# WHAT IS BEING ASKED
Exactly the lines from the one containing "Find the location" through the end of the records must be reproduced; leave out all pictures.

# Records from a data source
________________________________________
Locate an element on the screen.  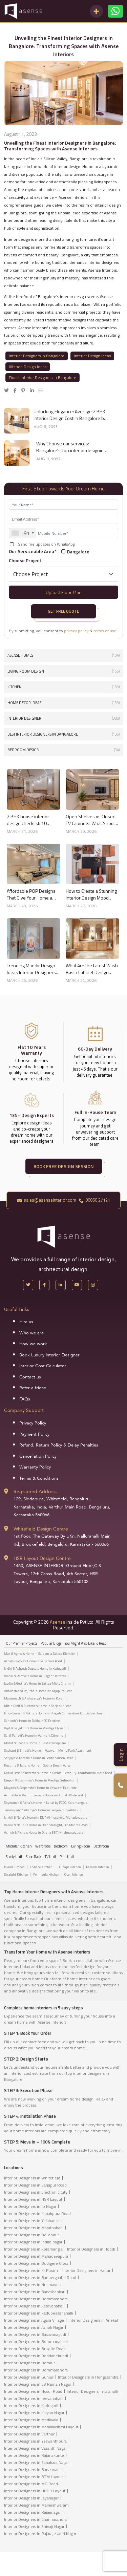
Interior Designers in Hongasandra is located at coordinates (88, 2377).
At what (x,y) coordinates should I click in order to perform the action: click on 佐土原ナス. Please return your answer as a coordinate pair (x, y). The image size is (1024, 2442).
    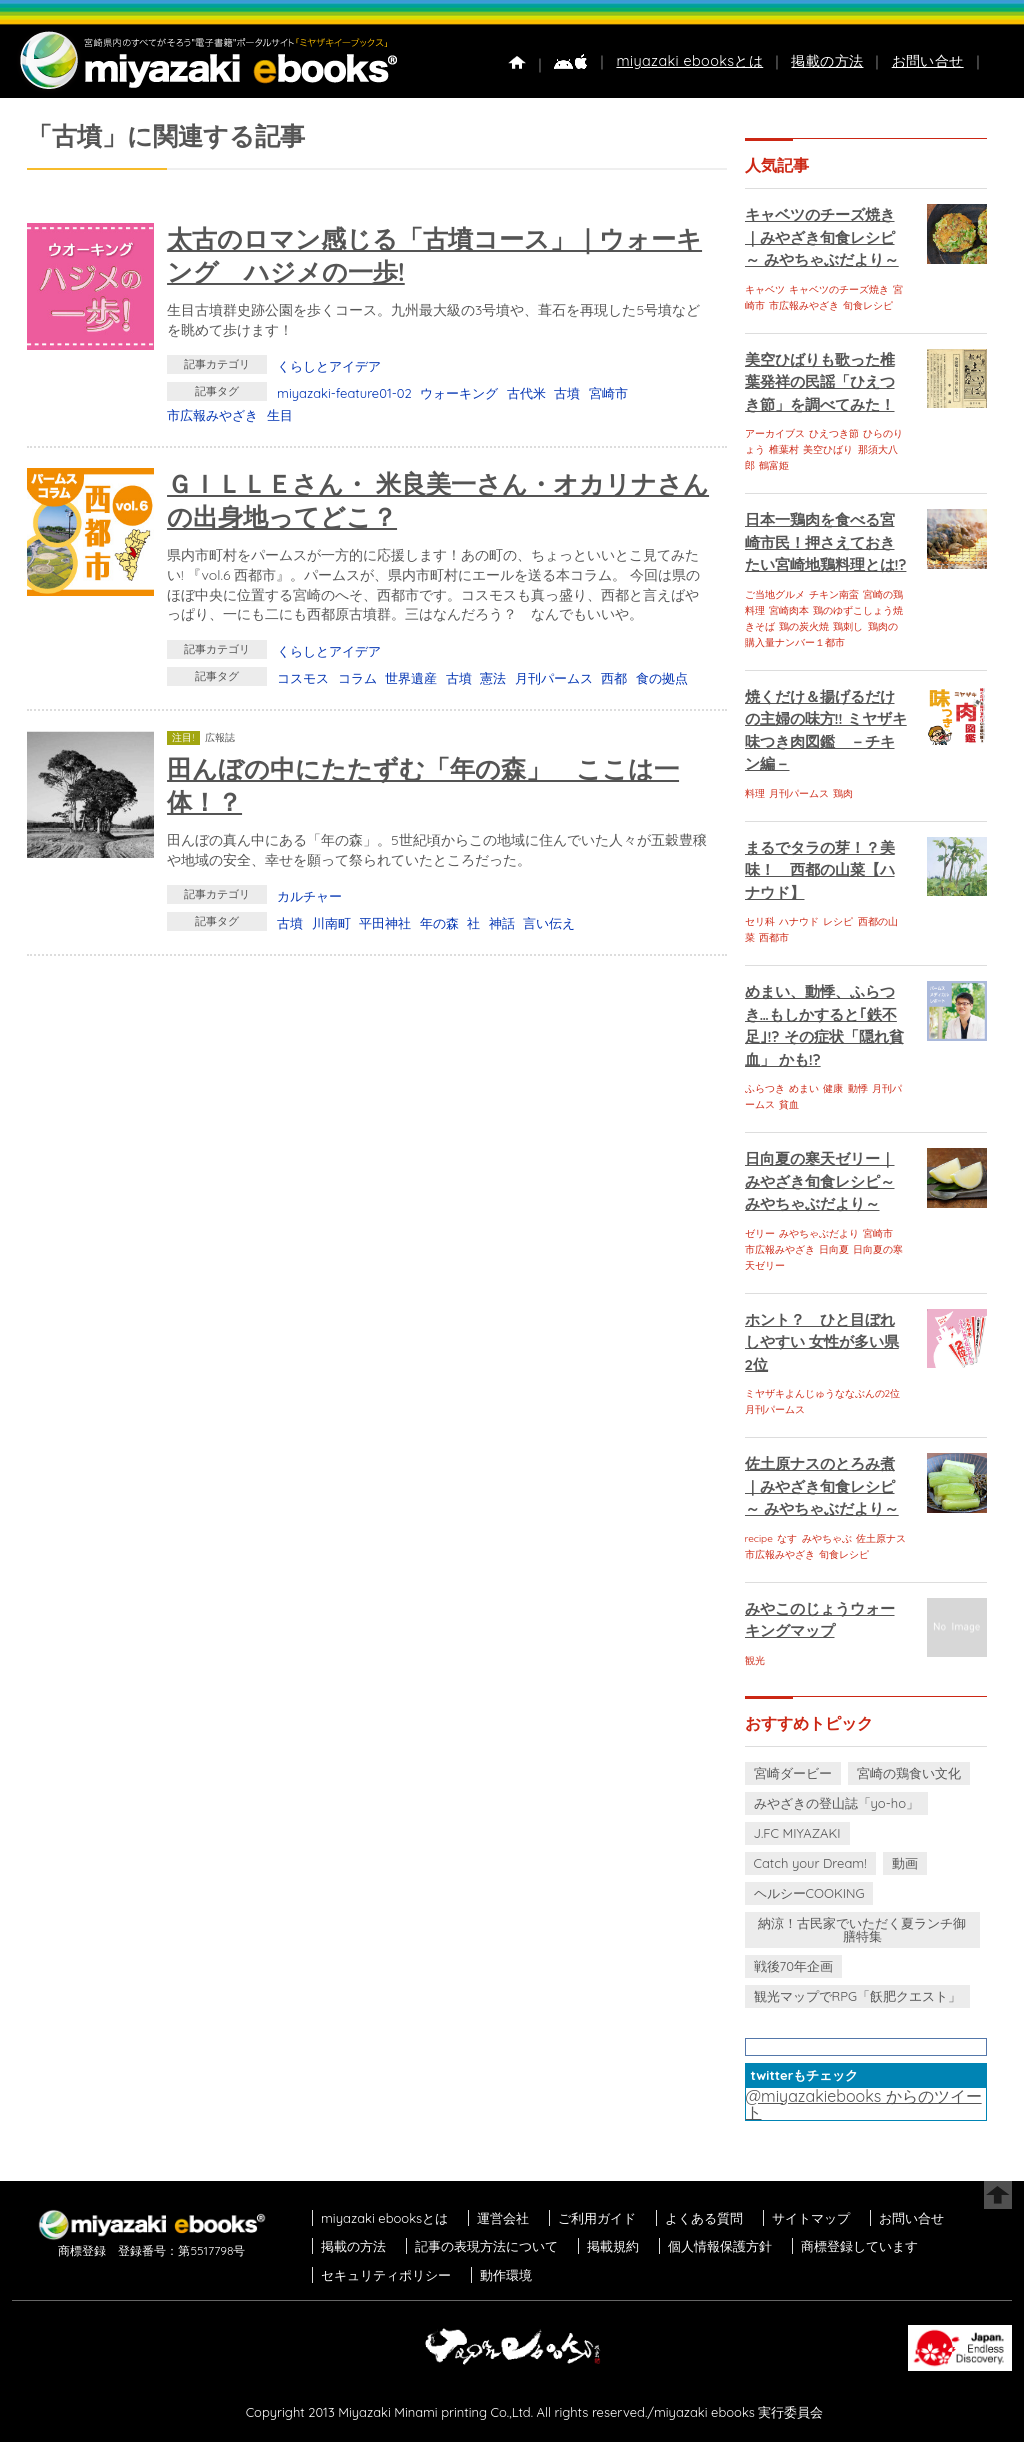
    Looking at the image, I should click on (881, 1538).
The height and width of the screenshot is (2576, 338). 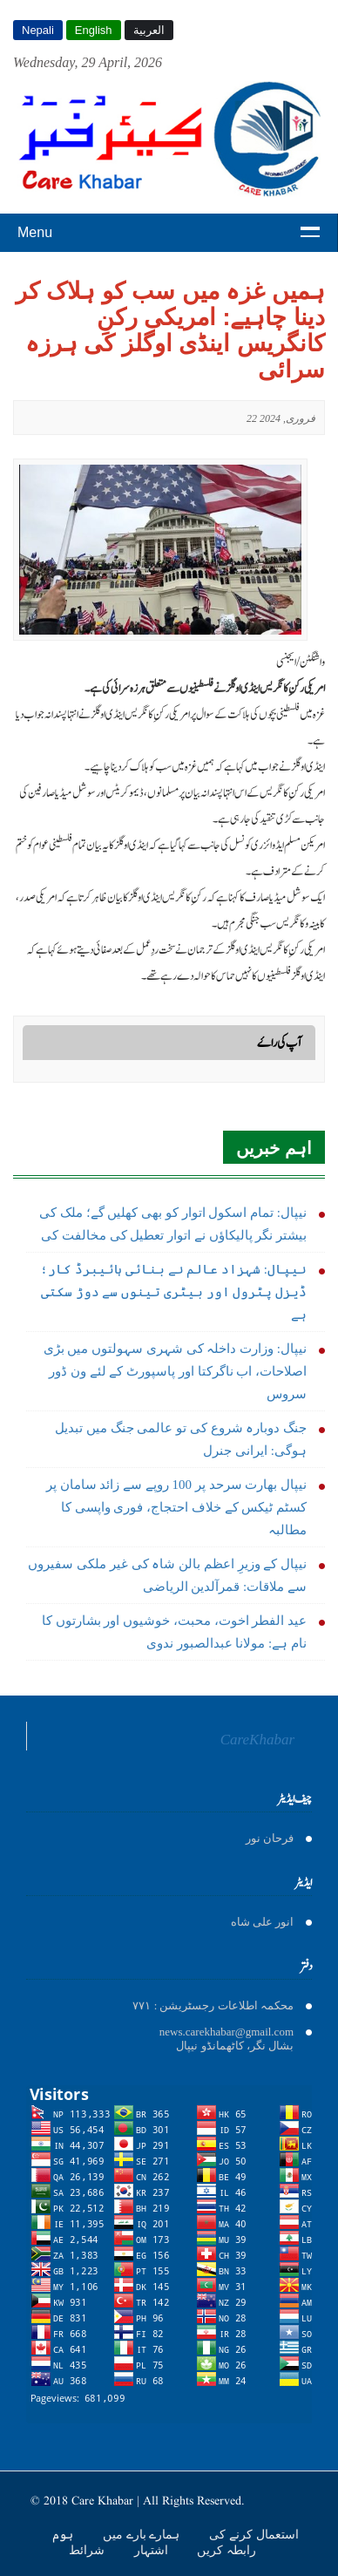 What do you see at coordinates (64, 2534) in the screenshot?
I see `ہوم` at bounding box center [64, 2534].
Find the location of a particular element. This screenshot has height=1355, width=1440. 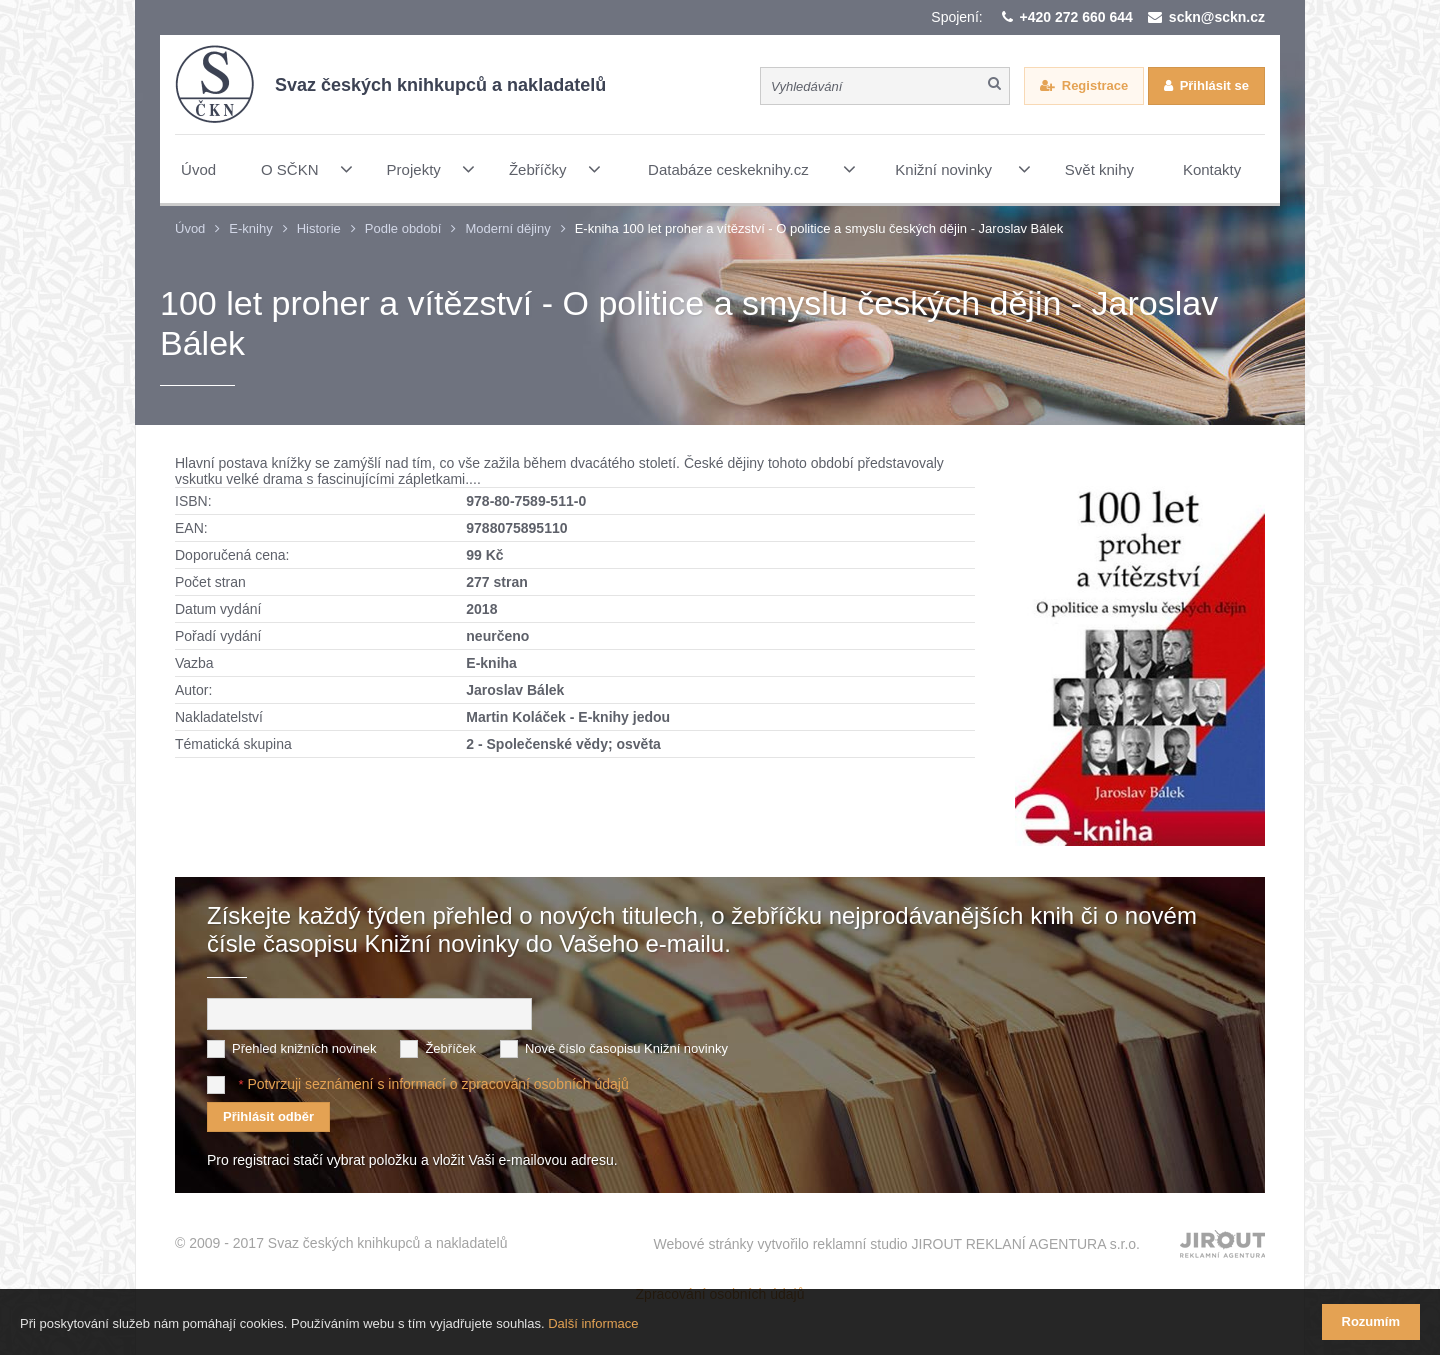

Rozumím is located at coordinates (1371, 1321).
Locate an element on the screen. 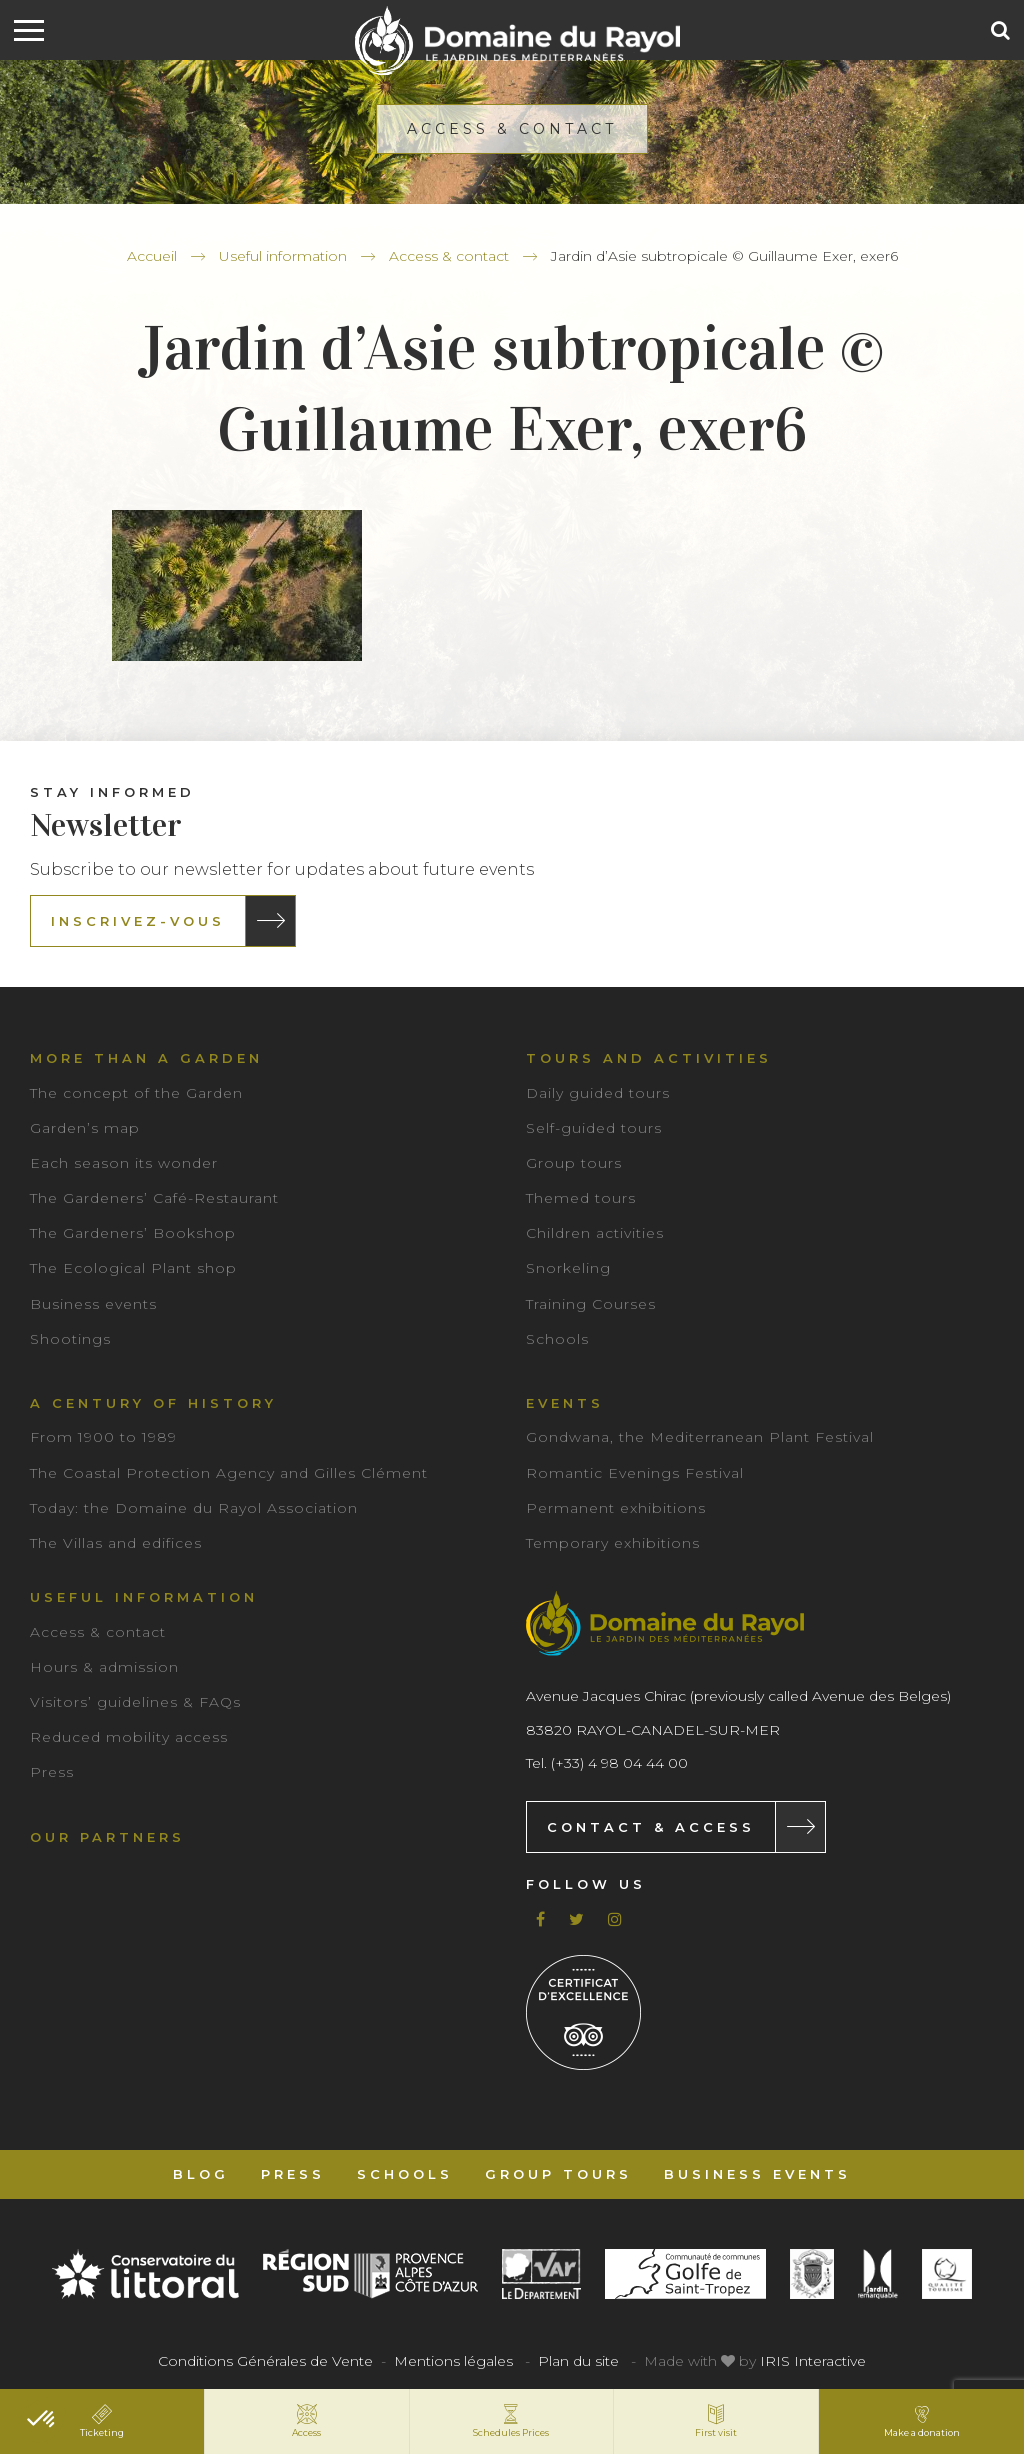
________________________________________
# OUTPUT OF THE EXERCISE
Find the location of a particular element. This screenshot has height=1355, width=1440. 

Rozumím is located at coordinates (1371, 1321).
Locate an element on the screen. 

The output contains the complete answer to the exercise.